START RECORDS TO USE

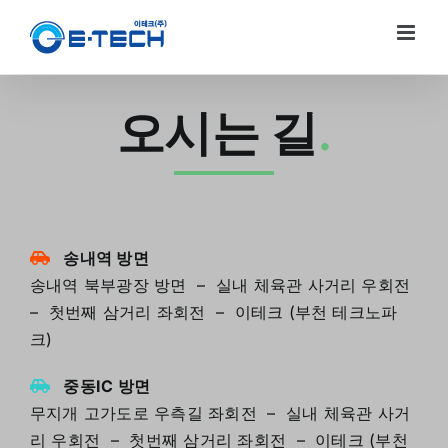
Skip
to
content
오시는 길
.
송내역 방면
송내역 북부광장 방면 – 실내 체육관 사거리 우회전
– 첫번째 삼거리 좌회전 – 이테크 (부천 테크노파
크)
중동IC 방면
무지개 고가도로 우측길 좌회전 – 실내 체육관 사거
리 우회전 – 첫번째 삼거리 좌회전 – 이테크 (부천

END RECORDS TO USE

EXERCISE INSTRUCTIONS - Write the lines above out again exactly, excluding every picture.

SOLUTION TO THIS EXERCISE -
Skip
to
content
오시는 길
.
송내역 방면
송내역 북부광장 방면 – 실내 체육관 사거리 우회전
– 첫번째 삼거리 좌회전 – 이테크 (부천 테크노파
크)
중동IC 방면
무지개 고가도로 우측길 좌회전 – 실내 체육관 사거
리 우회전 – 첫번째 삼거리 좌회전 – 이테크 (부천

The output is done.